** Source records follows **

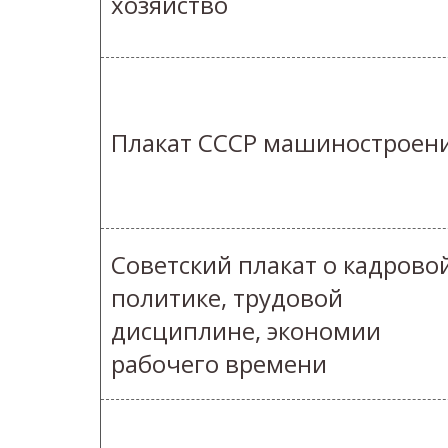
хозяйство
Плакат СССР машиностроен
Советский плакат о кадрово
политике, трудовой
дисциплине, экономии
рабочего времени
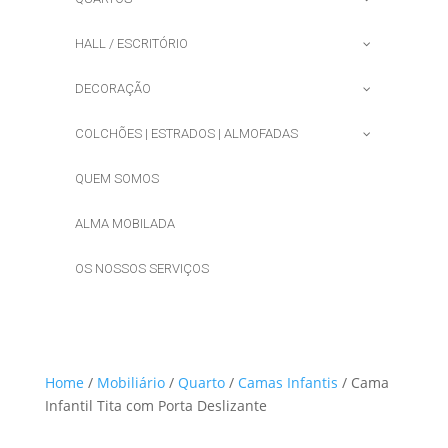
HALL / ESCRITÓRIO
DECORAÇÃO
COLCHÕES | ESTRADOS | ALMOFADAS
QUEM SOMOS
ALMA MOBILADA
OS NOSSOS SERVIÇOS
Home
/
Mobiliário
/
Quarto
/
Camas Infantis
/ Cama
Infantil Tita com Porta Deslizante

** End of Source records **

The answer must be an exact copy of every record above, minus the pictures.

Reply:
хозяйство
Плакат СССР машиностроен
Советский плакат о кадрово
политике, трудовой
дисциплине, экономии
рабочего времени
HALL / ESCRITÓRIO
DECORAÇÃO
COLCHÕES | ESTRADOS | ALMOFADAS
QUEM SOMOS
ALMA MOBILADA
OS NOSSOS SERVIÇOS
Home
/
Mobiliário
/
Quarto
/
Camas Infantis
/ Cama
Infantil Tita com Porta Deslizante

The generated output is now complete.